Garcia, who beat Democrat Christy Smith by just 333 votes in 2020, has been a top target of the party since going full-on Trump in a district that has become even more Democratic as a result of redistricting. But Democrats recently pulled back on their spending in the race, leaving Smith to largely fend for herself in a rematch against Garcia.
"The No. 1 factor here is money," Tom Persico, executive director of the Democratic Congressional Campaign Committee, told Politico of the struggle to match Republicans dollar for dollar.
Strategists for both parties agree the most competitive race in California, and the seat likeliest to change hands, is in the San Joaquin Valley, where Republican Rep. David Valadao is battling Democratic state Assemblymember Rudy Salas Jr.
Valadao, who broke with most in the GOP to support President Donald Trump's impeachment, was ousted in the Democratic wave year of 2018, but reclaimed his congressional seat in 2020. Democrats enjoy a significant registration advantage in the 22nd Congressional District and, in Salas, boast a candidate they have sought to recruit for years.

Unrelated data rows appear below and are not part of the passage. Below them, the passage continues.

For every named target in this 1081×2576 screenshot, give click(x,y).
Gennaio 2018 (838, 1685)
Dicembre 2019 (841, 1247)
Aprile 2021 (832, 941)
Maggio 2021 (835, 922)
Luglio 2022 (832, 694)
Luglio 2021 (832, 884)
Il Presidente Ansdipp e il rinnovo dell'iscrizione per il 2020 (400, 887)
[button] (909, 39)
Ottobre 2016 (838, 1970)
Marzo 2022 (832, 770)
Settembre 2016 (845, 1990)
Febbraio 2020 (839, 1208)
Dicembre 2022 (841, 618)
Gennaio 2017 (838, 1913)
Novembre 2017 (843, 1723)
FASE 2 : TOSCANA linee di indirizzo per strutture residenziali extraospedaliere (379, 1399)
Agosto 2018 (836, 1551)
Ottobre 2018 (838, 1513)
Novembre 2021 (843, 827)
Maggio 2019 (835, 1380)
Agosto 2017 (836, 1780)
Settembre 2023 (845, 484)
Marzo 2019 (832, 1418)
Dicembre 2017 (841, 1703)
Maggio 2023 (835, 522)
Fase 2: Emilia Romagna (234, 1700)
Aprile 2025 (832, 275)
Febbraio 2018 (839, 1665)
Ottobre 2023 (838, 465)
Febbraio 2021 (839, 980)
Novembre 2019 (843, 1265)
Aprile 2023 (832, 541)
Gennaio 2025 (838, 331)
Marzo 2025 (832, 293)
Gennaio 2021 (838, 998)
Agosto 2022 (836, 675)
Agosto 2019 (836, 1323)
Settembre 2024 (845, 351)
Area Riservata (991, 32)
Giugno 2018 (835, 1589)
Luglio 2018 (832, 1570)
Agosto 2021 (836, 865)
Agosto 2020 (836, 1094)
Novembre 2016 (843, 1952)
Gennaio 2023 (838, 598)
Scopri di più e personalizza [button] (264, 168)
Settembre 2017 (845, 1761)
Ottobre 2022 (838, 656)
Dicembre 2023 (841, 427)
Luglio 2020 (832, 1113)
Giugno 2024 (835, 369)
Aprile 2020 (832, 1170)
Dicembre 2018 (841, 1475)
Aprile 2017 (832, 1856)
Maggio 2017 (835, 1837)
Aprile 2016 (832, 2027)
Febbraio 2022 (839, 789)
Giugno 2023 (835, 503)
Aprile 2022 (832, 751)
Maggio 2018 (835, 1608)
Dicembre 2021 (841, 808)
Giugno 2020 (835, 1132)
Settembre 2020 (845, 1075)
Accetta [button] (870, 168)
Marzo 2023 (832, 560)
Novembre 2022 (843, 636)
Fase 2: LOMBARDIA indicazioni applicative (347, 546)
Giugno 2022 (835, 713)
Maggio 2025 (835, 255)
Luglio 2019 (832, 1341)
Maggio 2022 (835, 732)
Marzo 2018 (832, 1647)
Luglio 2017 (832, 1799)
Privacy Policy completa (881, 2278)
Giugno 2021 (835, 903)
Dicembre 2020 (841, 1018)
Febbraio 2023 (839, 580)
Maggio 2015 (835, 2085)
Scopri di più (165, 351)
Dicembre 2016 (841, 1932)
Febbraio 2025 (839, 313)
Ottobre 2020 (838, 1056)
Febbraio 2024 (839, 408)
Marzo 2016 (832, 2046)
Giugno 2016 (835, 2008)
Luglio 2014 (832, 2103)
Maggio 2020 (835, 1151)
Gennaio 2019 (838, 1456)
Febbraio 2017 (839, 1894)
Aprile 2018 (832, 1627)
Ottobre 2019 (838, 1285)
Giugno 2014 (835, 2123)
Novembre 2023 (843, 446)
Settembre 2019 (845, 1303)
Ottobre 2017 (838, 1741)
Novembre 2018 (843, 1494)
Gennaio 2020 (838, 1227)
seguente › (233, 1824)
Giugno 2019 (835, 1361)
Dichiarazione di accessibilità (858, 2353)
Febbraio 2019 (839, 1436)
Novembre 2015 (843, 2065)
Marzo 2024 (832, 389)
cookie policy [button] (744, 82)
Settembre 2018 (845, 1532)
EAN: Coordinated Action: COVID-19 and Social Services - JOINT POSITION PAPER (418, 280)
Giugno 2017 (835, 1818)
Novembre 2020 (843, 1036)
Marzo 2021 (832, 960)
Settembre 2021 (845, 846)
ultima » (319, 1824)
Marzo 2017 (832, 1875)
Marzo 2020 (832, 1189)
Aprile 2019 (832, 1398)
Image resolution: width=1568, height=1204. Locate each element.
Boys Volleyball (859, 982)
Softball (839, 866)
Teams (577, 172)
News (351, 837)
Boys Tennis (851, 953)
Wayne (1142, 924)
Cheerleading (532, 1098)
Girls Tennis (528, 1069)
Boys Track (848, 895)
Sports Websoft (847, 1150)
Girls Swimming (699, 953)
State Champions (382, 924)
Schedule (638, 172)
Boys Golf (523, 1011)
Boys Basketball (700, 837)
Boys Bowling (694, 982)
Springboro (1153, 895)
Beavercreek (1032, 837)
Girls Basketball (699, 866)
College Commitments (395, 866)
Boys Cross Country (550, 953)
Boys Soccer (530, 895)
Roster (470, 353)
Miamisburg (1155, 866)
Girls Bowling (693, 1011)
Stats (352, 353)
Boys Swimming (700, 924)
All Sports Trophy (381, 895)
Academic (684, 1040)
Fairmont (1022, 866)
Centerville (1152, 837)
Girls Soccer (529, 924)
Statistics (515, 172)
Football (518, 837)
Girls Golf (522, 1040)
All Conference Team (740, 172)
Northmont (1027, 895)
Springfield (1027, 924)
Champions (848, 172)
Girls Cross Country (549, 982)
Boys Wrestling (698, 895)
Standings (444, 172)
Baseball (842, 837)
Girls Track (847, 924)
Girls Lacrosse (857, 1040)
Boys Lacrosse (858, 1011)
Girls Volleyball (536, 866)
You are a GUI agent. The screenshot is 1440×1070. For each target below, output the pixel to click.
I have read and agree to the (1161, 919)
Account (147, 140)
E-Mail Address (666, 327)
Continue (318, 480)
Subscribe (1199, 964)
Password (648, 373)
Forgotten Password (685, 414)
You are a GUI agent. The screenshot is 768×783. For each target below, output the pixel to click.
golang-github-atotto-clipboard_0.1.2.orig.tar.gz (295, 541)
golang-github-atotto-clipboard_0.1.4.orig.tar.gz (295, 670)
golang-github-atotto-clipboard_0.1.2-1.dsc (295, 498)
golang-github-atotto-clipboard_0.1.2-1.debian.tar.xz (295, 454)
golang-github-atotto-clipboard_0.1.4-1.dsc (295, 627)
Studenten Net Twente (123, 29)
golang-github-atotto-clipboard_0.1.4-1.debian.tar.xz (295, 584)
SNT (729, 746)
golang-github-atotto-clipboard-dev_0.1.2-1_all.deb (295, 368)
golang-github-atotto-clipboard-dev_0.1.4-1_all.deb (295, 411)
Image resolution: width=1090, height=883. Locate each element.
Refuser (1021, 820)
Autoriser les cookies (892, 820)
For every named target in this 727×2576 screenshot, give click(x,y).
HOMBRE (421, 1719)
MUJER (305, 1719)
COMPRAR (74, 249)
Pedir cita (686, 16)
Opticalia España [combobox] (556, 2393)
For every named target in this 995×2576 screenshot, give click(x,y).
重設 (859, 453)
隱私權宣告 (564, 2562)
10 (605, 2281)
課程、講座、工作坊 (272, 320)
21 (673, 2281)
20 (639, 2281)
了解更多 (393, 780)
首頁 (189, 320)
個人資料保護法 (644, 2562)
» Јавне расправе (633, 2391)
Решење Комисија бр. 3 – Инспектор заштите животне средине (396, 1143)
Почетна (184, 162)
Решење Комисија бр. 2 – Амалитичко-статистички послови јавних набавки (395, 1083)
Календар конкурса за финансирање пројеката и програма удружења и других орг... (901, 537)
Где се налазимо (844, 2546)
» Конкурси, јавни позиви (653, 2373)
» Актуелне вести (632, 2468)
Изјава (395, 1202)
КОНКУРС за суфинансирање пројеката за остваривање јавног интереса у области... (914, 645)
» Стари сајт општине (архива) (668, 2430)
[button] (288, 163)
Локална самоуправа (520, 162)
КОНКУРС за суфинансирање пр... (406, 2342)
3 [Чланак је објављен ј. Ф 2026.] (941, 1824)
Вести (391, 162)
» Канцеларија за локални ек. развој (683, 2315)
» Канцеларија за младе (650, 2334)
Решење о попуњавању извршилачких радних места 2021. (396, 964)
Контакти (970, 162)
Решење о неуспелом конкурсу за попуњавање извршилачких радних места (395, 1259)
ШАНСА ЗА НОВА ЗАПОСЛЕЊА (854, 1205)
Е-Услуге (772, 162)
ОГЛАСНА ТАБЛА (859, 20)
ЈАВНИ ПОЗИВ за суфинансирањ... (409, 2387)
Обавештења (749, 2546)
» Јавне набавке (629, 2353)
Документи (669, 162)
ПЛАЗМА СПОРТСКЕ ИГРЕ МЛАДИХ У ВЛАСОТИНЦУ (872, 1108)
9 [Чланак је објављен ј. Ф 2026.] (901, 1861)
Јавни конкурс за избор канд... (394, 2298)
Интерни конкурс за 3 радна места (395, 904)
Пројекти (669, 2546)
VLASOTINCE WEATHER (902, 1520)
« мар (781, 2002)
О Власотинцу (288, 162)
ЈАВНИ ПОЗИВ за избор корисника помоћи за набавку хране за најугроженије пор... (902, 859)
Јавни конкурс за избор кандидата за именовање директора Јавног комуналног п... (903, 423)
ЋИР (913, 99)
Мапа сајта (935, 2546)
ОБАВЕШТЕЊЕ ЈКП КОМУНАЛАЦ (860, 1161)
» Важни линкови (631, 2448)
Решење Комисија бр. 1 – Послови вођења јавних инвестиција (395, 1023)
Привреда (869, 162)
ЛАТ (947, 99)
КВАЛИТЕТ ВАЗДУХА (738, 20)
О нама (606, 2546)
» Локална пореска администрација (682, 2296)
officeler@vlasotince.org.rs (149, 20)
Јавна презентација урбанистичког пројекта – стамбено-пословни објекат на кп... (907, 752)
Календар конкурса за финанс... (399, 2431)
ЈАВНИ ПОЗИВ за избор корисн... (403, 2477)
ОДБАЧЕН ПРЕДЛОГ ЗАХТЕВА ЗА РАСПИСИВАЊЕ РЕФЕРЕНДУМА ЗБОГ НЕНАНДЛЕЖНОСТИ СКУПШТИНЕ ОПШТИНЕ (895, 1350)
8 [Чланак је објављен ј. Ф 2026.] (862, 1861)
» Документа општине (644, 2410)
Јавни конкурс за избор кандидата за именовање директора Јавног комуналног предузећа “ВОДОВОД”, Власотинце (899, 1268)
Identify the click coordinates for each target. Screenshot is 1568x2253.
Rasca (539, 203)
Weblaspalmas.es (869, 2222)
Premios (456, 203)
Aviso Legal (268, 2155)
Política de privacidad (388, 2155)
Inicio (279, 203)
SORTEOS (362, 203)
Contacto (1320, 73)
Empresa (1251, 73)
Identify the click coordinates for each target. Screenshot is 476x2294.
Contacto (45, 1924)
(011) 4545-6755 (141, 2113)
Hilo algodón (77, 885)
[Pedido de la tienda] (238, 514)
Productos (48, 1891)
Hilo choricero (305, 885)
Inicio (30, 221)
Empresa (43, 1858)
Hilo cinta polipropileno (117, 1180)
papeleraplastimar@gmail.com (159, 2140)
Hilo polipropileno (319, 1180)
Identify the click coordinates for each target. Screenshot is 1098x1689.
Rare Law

But Republican House leader Kevin McCarthy, of nearby Bakersfield, is personally close to Valadao and has made saving his seat a priority. The national party and its allies have spent accordingly.
The other toss-up in the state, both sides agree, appears to be the race for an open seat in the Central Valley representing a new district, the 13th, which touches on the edge of the Bay Area. Republican John Duarte, a farmer and owner of a family nursery business, faces Democratic Assemblymember Adam Gray.
Previous wave years have yielded different results in California.
In 1994, Republicans gained 54 seats nationwide to take control of the House for the first time in more than 40 years. That included a pickup of four California seats.
In 2010, by contrast, Republicans gained 63 seats nationwide but zero in California, a result of the incumbent-protection map the two parties shook hands on when they redrew political lines following the 2000 census.
Spurred in part by that act of naked self-interest, voters took the map-making process away from politicians and turned it over to an independent commission, which helped produce today's panoply of competitive races.
California prides itself on being a place apart. But, in truth, it moves to many of the same political rhythms as elsewhere.
Democrats hope the Supreme Court decision overturning Roe v. Wade and a ballot measure, Proposition 1, enshrining the right to abortion in the state constitution will swell the turnout of Democratic-leaning women as well as younger voters.
Republicans want to center the election on crime and inflation; the latter isn't hard to do with eye-watering prices at the gas pump and grocery stores.
Though the abortion issue is abstract to some, "Democrats are at risk of being held responsible for significant day-to-day issues voters are either experiencing or seeing on their television," said Nathan Gonzales, another top campaign analyst and publisher of the nonpartisan political guide Inside Elections.
History doesn't hold out great hope for Democrats.
For well over a century and a half, the party in control of the White House has typically lost congressional seats in the midterm election. Since the end of World War II, the average has been 27 House seats.
California isn't likely to save the Democratic majority. But the results here could spell the difference between bad and worse for House Democrats and a party leader, Pelosi, who calls the state home.